Il en résulte une accession par le gérant  à d’importants travaux et aménagements réalisés dans l’immeuble.

L’article 8 de la loi du 10 janvier 1824 prévoit que l’accession survient sans que le propriétaire ne soit tenu à indemnité, sauf stipulation contraire, ce qui n’était pas le cas.

Cette accession génère-t-elle un avantage de toute nature taxable dans le chef du dirigeant ?

Oui, répond la Cour d’appel de Mons Cour d’appel Mons (12 novembre 2010, J.L.M.B., 2013/10, p. 613).

La Cour se base sur un arrêt de la Cour d’appel de Gand (31 janvier 2002, Fiscologue, n° 838, 22 mars 2002, p. 10).

Le gérant contestait le lien de causalité entre l’avantage et sa qualité de dirigeant.

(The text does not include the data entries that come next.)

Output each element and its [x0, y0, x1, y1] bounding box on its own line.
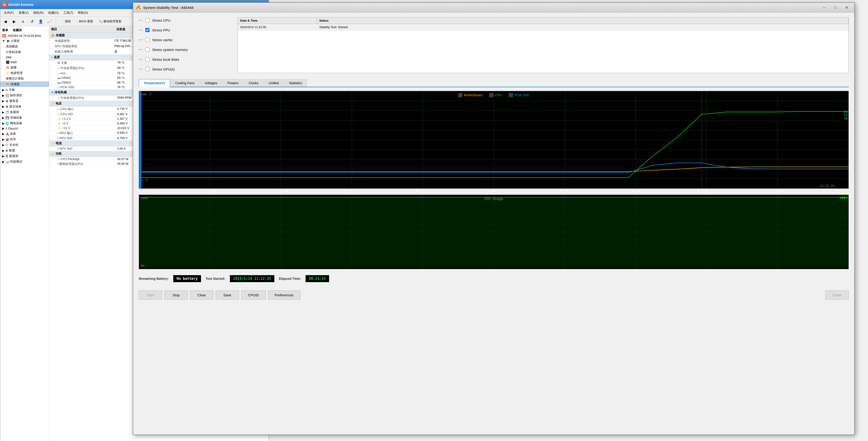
sidebar-item-power[interactable]: ⚡ 电源管理 — [0, 70, 49, 76]
menu-tools[interactable]: 工具(T) — [61, 10, 76, 16]
row-name: ─ PCIe SSD — [58, 86, 117, 89]
sidebar-item-os[interactable]: ▶ 🪟 操作系统 — [0, 93, 49, 98]
tab-temperatures[interactable]: Temperatures — [139, 79, 170, 87]
stability-maximize[interactable]: □ — [830, 3, 841, 12]
stress-gpu-checkbox[interactable] — [145, 67, 150, 71]
stress-gpu-option: ─ Stress GPU(s) — [139, 66, 232, 72]
row-name: ─ CPU Package — [58, 157, 117, 161]
bench-icon: 📊 — [5, 160, 9, 164]
os-icon: 🪟 — [5, 94, 9, 97]
gpu-icon: ▪ — [58, 162, 59, 166]
sw-icon: 📦 — [5, 138, 9, 141]
tab-powers[interactable]: Powers — [223, 79, 243, 87]
app-version-icon: 64 — [2, 34, 6, 37]
stability-minimize[interactable]: ─ — [819, 3, 830, 12]
menu-file[interactable]: 文件(F) — [2, 10, 16, 16]
sidebar-item-devices[interactable]: ▶ 🔌 设备 — [0, 131, 49, 137]
cpu-chart-svg — [139, 195, 848, 269]
stress-cpu-checkbox[interactable] — [145, 18, 150, 22]
stress-options: ─ Stress CPU ─ Stress FPU ─ Stress cache… — [139, 17, 232, 73]
chart-button[interactable]: 📈 — [46, 18, 53, 25]
mb-checkmark: ✓ — [459, 94, 462, 97]
row-name: 机箱入侵检测 — [55, 49, 114, 54]
fan-cpu-icon: ─ — [58, 96, 60, 100]
5v-icon: ⚡ — [58, 122, 61, 125]
sidebar-item-storage[interactable]: ▶ 💾 存储设备 — [0, 115, 49, 121]
elapsed-label: Elapsed Time: — [279, 277, 301, 280]
start-button[interactable]: Start — [139, 291, 162, 300]
user-button[interactable]: 👤 — [37, 18, 44, 25]
preferences-button[interactable]: Preferences — [268, 291, 301, 300]
sidebar-item-dmi[interactable]: DMI — [0, 55, 49, 60]
db-icon: 🗄 — [5, 155, 8, 158]
oc-label: 超频 — [10, 65, 17, 70]
aux-temp-icon: ─ — [58, 71, 60, 75]
temp-indicator-strip — [139, 91, 142, 189]
close-button-stability[interactable]: Close — [826, 291, 849, 300]
sidebar-item-portable[interactable]: 便携式计算机 — [0, 76, 49, 81]
sidebar-item-computername[interactable]: 计算机名称 — [0, 49, 49, 55]
sidebar-item-database[interactable]: ▶ 🗄 数据库 — [0, 153, 49, 159]
battery-label: Remaining Battery: — [139, 277, 168, 280]
stability-close[interactable]: ✕ — [841, 3, 852, 12]
stop-button[interactable]: Stop — [164, 291, 188, 300]
cpu-legend-check: ✓ — [489, 93, 494, 97]
clear-button[interactable]: Clear — [190, 291, 213, 300]
sidebar-item-ipmi[interactable]: ⬛ IPMI — [0, 60, 49, 65]
menu-help[interactable]: 帮助(H) — [75, 10, 90, 16]
sidebar-item-benchmark[interactable]: ▶ 📊 性能测试 — [0, 159, 49, 164]
tab-clocks[interactable]: Clocks — [244, 79, 263, 87]
app-version-label: AIDA64 v6.75.6128 Beta — [8, 34, 41, 37]
legend-pcie: ✓ PCIe SSD — [509, 93, 529, 97]
sidebar-item-motherboard[interactable]: ▶ ⊞ 主板 — [0, 87, 49, 93]
sidebar-item-network[interactable]: ▶ 🌐 网络设备 — [0, 121, 49, 126]
menu-favorites[interactable]: 收藏(O) — [46, 10, 61, 16]
sidebar-item-sysoverview[interactable]: 系统概述 — [0, 44, 49, 49]
sidebar-item-directx[interactable]: ▶ X DirectX — [0, 126, 49, 131]
srv-expand: ▶ — [2, 99, 4, 103]
stress-fpu-label: Stress FPU — [152, 28, 170, 32]
stress-disk-checkbox[interactable] — [145, 57, 150, 61]
cpu-option-icon: ─ — [139, 17, 143, 23]
sidebar-item-oc[interactable]: 🔥 超频 — [0, 65, 49, 70]
sidebar-item-software[interactable]: ▶ 📦 软件 — [0, 137, 49, 142]
sidebar-item-server[interactable]: ▶ 🖥 服务器 — [0, 98, 49, 104]
menu-report[interactable]: 报告(R) — [31, 10, 46, 16]
pcie-checkmark: ✓ — [509, 94, 512, 97]
sysoverview-label: 系统概述 — [6, 44, 18, 48]
forward-button[interactable]: ▶ — [10, 18, 18, 25]
tab-statistics[interactable]: Statistics — [284, 79, 307, 87]
tab-cooling-fans[interactable]: Cooling Fans — [170, 79, 199, 87]
back-button[interactable]: ◀ — [2, 18, 9, 25]
tab-unified[interactable]: Unified — [264, 79, 284, 87]
bios-update-button[interactable]: ↓ BIOS 更新 — [74, 18, 95, 25]
save-button[interactable]: Save — [216, 291, 239, 300]
sidebar-item-display[interactable]: ▶ 🖥 显示设备 — [0, 104, 49, 109]
up-button[interactable]: ∧ — [19, 18, 27, 25]
sidebar-item-security[interactable]: ▶ 🛡 安全性 — [0, 142, 49, 148]
sidebar-item-sensors[interactable]: 🔥 传感器 — [0, 81, 49, 87]
driver-update-button[interactable]: 🔍 驱动程序更新 — [97, 18, 124, 25]
row-name: ▪ GPU SoC — [58, 147, 117, 150]
report-button[interactable]: 📄 报告 — [58, 18, 73, 25]
cpuid-button[interactable]: CPUID — [241, 291, 266, 300]
row-name: ⊞ 主板 — [58, 61, 117, 65]
sidebar-item-config[interactable]: ▶ ⚙ 配置 — [0, 148, 49, 153]
row-name: ▪ GPU SoC — [58, 136, 117, 140]
tab-voltages[interactable]: Voltages — [200, 79, 222, 87]
gpu-option-icon: ─ — [139, 66, 143, 72]
sidebar-item-computer[interactable]: ▼ 💻 计算机 — [0, 38, 49, 44]
stress-fpu-checkbox[interactable] — [145, 28, 150, 32]
os-expand: ▶ — [2, 94, 4, 97]
stress-memory-checkbox[interactable] — [145, 47, 150, 52]
refresh-button[interactable]: ↺ — [28, 18, 36, 25]
menu-view[interactable]: 查看(V) — [16, 10, 31, 16]
battery-value: No battery — [173, 275, 201, 282]
sidebar-collections-label: 收藏夹 — [13, 28, 22, 32]
cpu-legend-label: CPU — [495, 93, 502, 97]
sidebar-item-media[interactable]: ▶ 🎵 多媒体 — [0, 109, 49, 115]
sec-expand: ▶ — [2, 143, 4, 147]
net-icon: 🌐 — [5, 122, 9, 125]
stress-cache-checkbox[interactable] — [145, 38, 150, 42]
dmi-label: DMI — [6, 56, 11, 59]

Selon lui, l’avantage provient de l’effet de la loi, et non de son statut.

La Cour d’appel de Mons ne peut suivre ce raisonnement.

Certes, le remembrement du droit de propriété par accession procède de l’application de la loi civile.

Mais en l’espèce, il trouve sa cause dans un acte volontaire du tréfoncier et de l’emphytéote, étant la renonciation anticipée au droit d’emphytéose.

L’avantage taxable doit sans doute trouver sa cause dans le fait que le bénéficiaire soit dirigeant, mais  cet avantage ne doit pas constituer la contrepartie du mandat social.

Il suffit de constater que le dirigeant n’aurait jamais obtenu cet avantage s’il n’avait pas exercé l’activité de gérant au sein de la société (H. Van Outryve, « Kosteloze eigendomsverkrijging gebouw door natuurlijke persoon-bedrijfsleider bij einde recht van opstal », note sous Civ., Bruxelles, 14 mai 2004, T.F.R., 2005, n° 289, p. 862).

Comment évaluer cet avantage taxable sur base de l’article 32, alinéa 2, 2°, CIR/92 ?

L’avantage doit être évalué en fonction du coût évité par le bénéficiaire.

Il s’agit concrètement du prix qu’aurait payé le dirigeant pour obtenir l’avantage correspond aux aménagements dont il profite.